Rutgers-Camden Researchers Trace Evolution of Children's TV

Rutgers-Camden Researchers Trace Evolution of Children's TV

Philadelphia-area programs paved the way



Children's Television

'Wee Willie Webber's Colorful CartoonClub' was one of several popular children's television programs to air in the Philadelphia area.

CAMDEN — They came into living rooms with a song and a story,
connecting with children across the Philadelphia area through their television
sets.

Although Captain Noah, Sally Starr, and other popular children’s
television hosts are no longer on the air, Rutgers–Camden researchers say children
are still connecting with television personalities, but in much different ways.

“Children who grew up during the 1950s and 1960s had with their
television friends a strong, emotional bond that doesn’t exist today,” says
Vibiana Bowman Cvetkovic, a reference librarian at the Paul Robeson Library on
the Rutgers–Camden campus.

“Today, there are different ways to interact,” she says. “Children
can connect through the internet. They can tweet their favorite shows.”

A Collingswood resident, Cvetkovic is a Ph.D. candidate in
Rutgers–Camden’s childhood studies program and is a member of the Broadcast
Pioneers of Philadelphia, a nonprofit organization that promotes broadcast-related causes and preserves the history
of television and radio in Philadelphia.

In an essay published in the Encyclopedia of Greater Philadelphia and
co-authored with Rutgers–Camden graduate Brandi Scardilli, Cvetkovic details
the evolution of children’s television in Philadelphia beginning with the rise
of the “golden age of television,” when original children’s shows were produced
by three local broadcast affiliates.

 “Philadelphia
was always an important player in the communications industry and that’s also
true for locally produced children’s television programming,” says Cvetkovic,
who received her master’s degree in liberal studies from Rutgers–Camden and her
master’s degree in library science from Drexel University.

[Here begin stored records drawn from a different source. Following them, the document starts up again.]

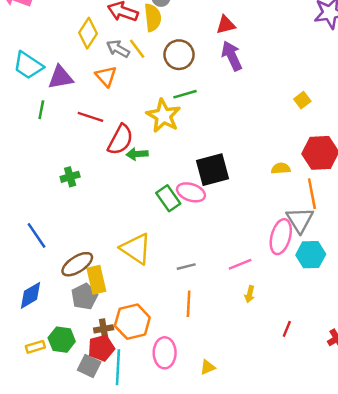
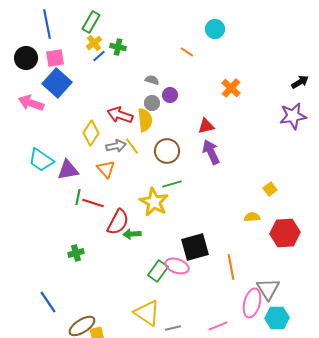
gray arrow: (118, 49) -> (116, 146), turned 138
green line: (41, 110) -> (78, 197), moved
yellow semicircle: (281, 168) -> (252, 217), moved
orange line: (312, 194) -> (231, 267), moved
green rectangle: (168, 198) -> (158, 271), turned 70
yellow triangle: (136, 249) -> (147, 313), moved

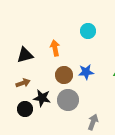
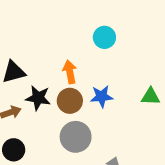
orange arrow: (55, 48) -> (70, 72), moved
black star: (42, 98) -> (38, 98), moved

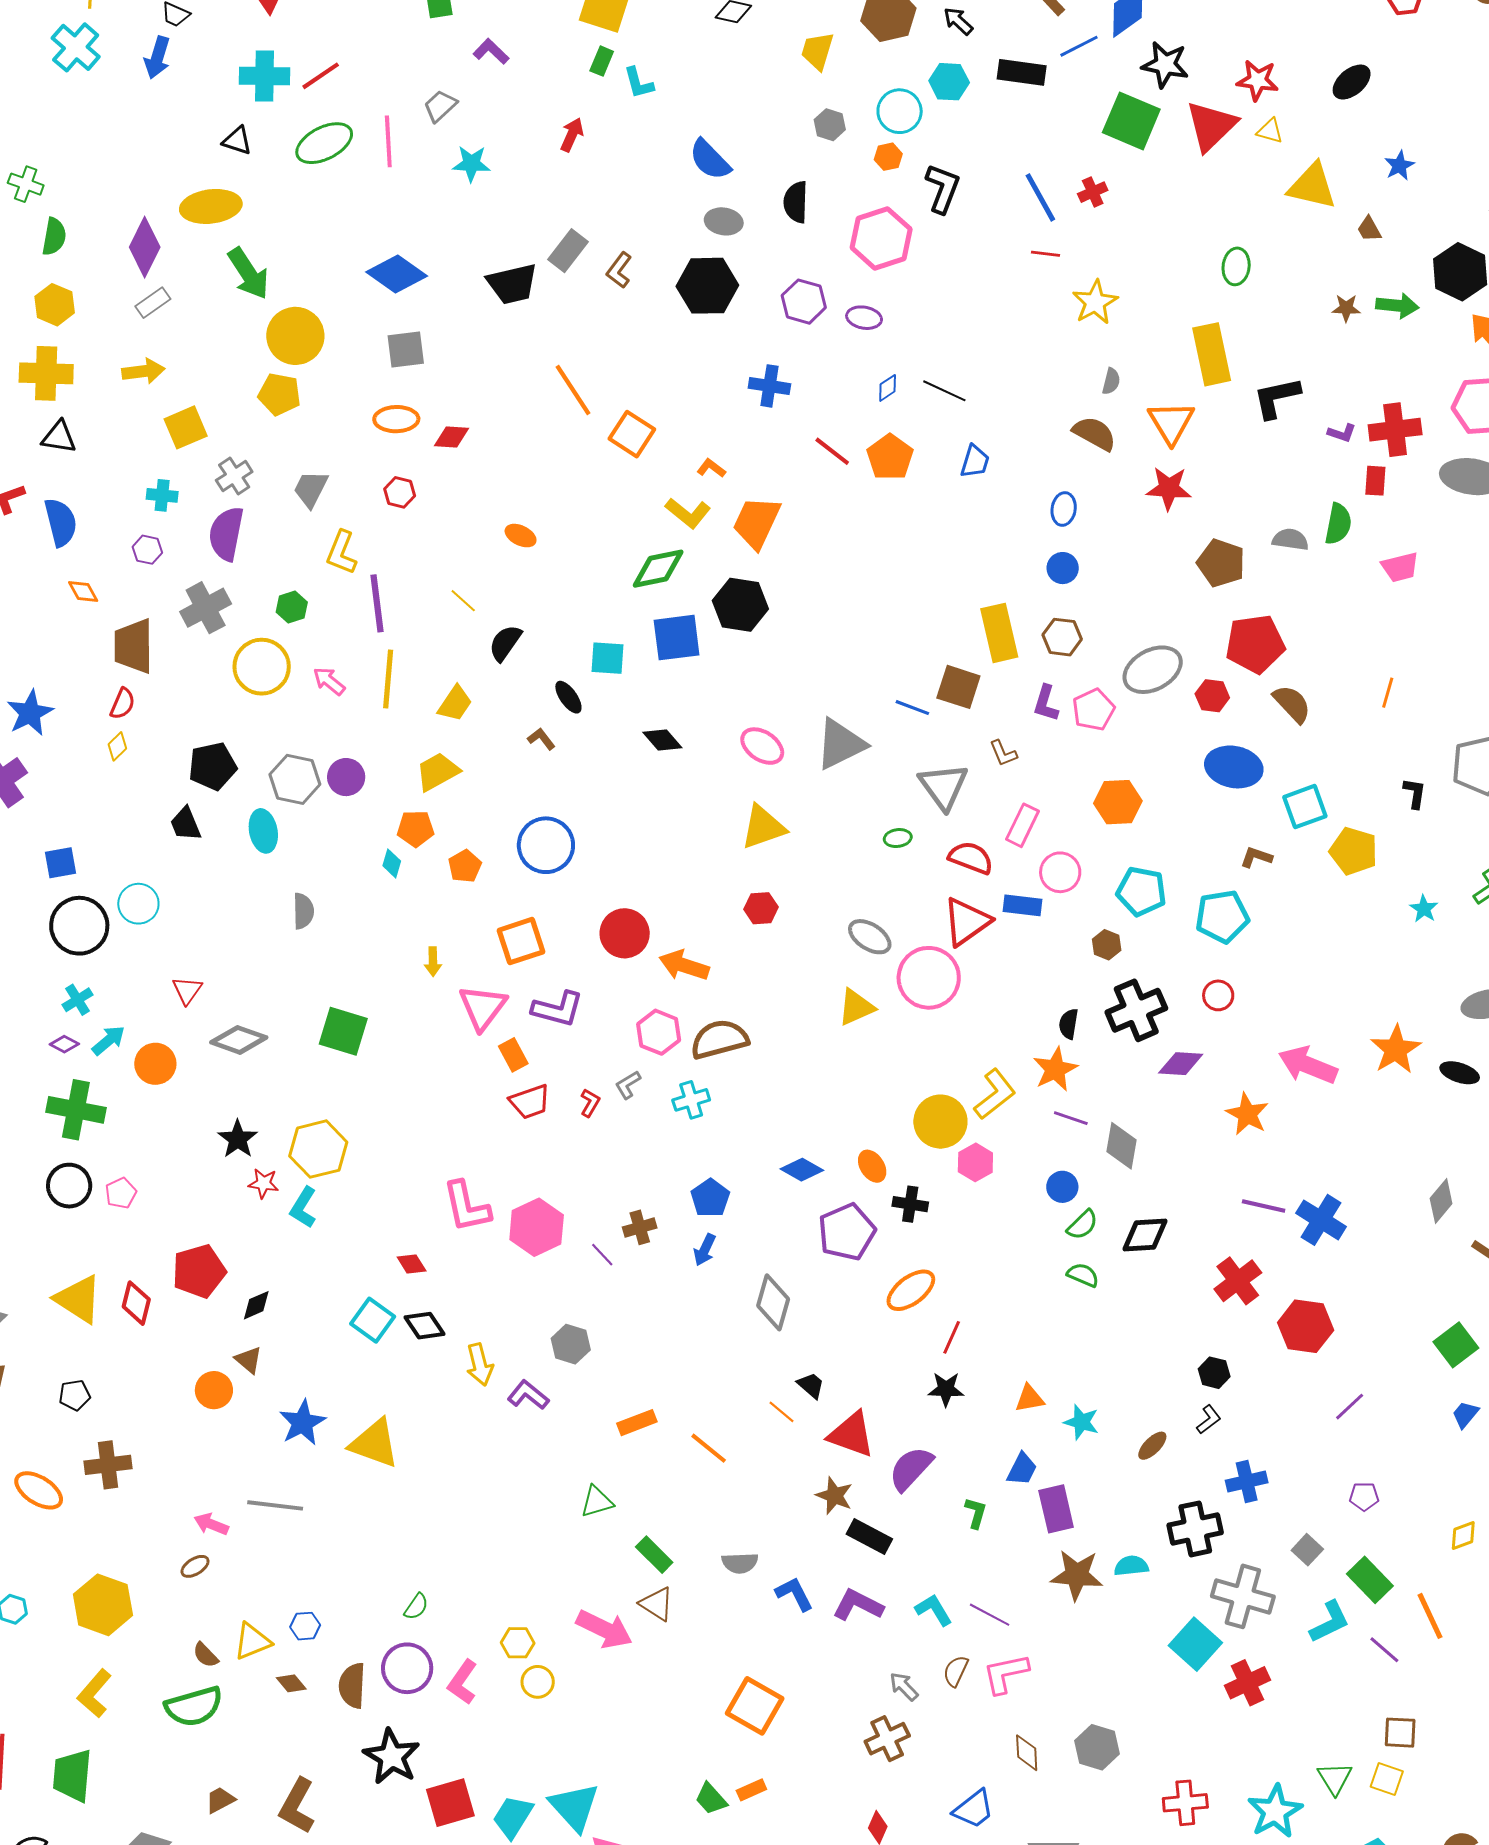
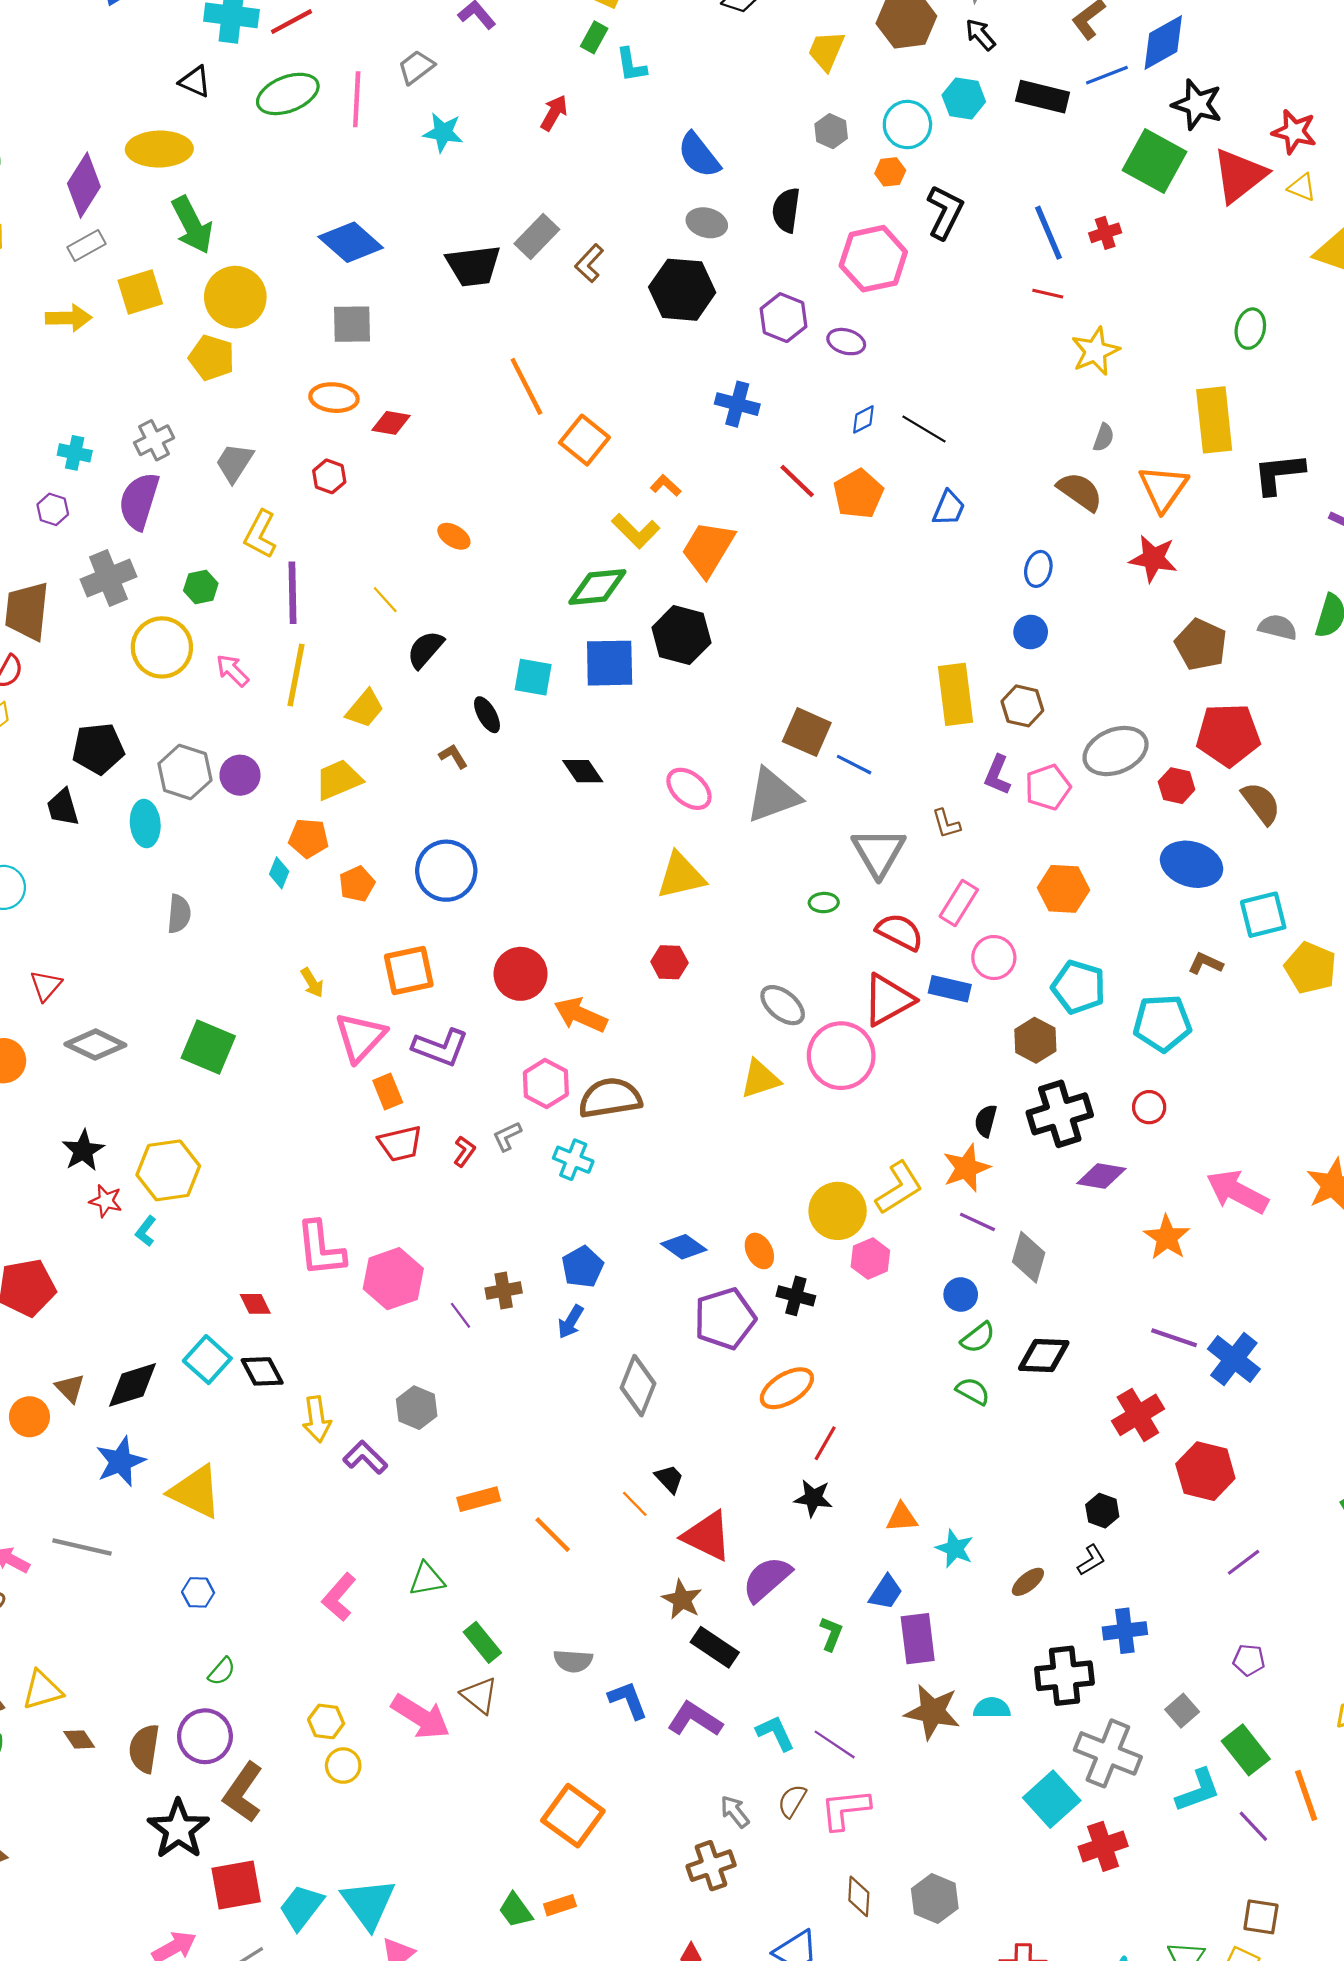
yellow square: (186, 427) -> (140, 292), moved
brown square: (958, 687) -> (807, 732), moved
brown hexagon: (1107, 945) -> (1035, 1040), size x1.4
yellow arrow: (433, 962) -> (312, 983), turned -36
cyan cross: (691, 1100) -> (573, 1160), turned 33
cyan L-shape: (303, 1207) -> (146, 1231), size x0.7
black diamond: (256, 1305) -> (133, 1385), moved, size x1.6
blue hexagon: (305, 1626) -> (198, 1592), moved
pink L-shape: (462, 1682) -> (339, 1597), moved
brown L-shape: (297, 1806) -> (243, 1792), moved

Most of the shows followed the same formula. Personalities like
Bill Webber on “Wee Willie Webber’s Colorful Cartoon Club” or Sally Starr on
“Popeye Theater” would interact with the child viewers (or a studio audience), do
the commercials for local sponsors, and introduce the cartoon shorts.  

 “I think the thing that made the early children’s TV shows popular
was that they were local people,” Cvetkovic says. “The host formed a
relationship with the audience, so you felt connected to this person.”

Cvetkovic says the heyday of children’s television programming in
Philadelphia ended by the 1970s, but left an indelible mark on the region.
Captain Noah and Chief Halftown were two hosts whose shows continued into the
1990s.

Today, children’s attention is directed in many different
directions making it more difficult to form the same bonds with television
hosts, says Scardilli, the co-author of the Encyclopedia of Greater Philadelphia essay.

“Despite a lack of hosts, I do think today’s TV programming
connects to child viewers on a deep level,” says Scardilli, an Atco resident
who received her bachelor’s degree in history and German and her master’s degree
in American history from Rutgers–Camden.

Scardilli is an editorial assistant for Information Today, Inc.,
publishing titles focusing on library and information science and technology.
She says programs like “The Wiggles” and “Yo Gabba Gabba” are successful at
making a connection with child audiences the way hosts did decades ago due to
their focus on music.

“With all of the options on TV, children's shows and hosts really
have to stand out and be something special in order to capture children's imaginations,”
she says.

Scardilli also points out that the children’s television
programming of her generation is still successful in making another connection:
one between the viewers.

“If I meet someone today and discover they watched the same shows
I did, I feel like there’s an instant bond,” she says.

Cvetkovic says contemporary shows, like “iCarly,” use technology
to interact with audiences, something she says is a natural evolution of the
genre.

“Children’s programming is still successful because it has some of
the same qualities the early hosts had: compassion, caring, and respect for
their child audience,” Scardilli says.

It’s a formula that was as important to children’s programming
today as it was 50 years ago.

Cvetkovic’s and Scardilli’s essay “Children’s Television” in the Encyclopedia of Greater Philadelphia can
be read at philadelphiaencyclopedia.org/archive/childrens-television.

The Encyclopedia of Greater Philadelphia is
co-edited by Charlene Mires, director of the Mid-Atlantic Regional Center for
the Humanities and an associate professor of history at Rutgers–Camden, and
Howard Gillette, a professor emeritus of history at Rutgers–Camden.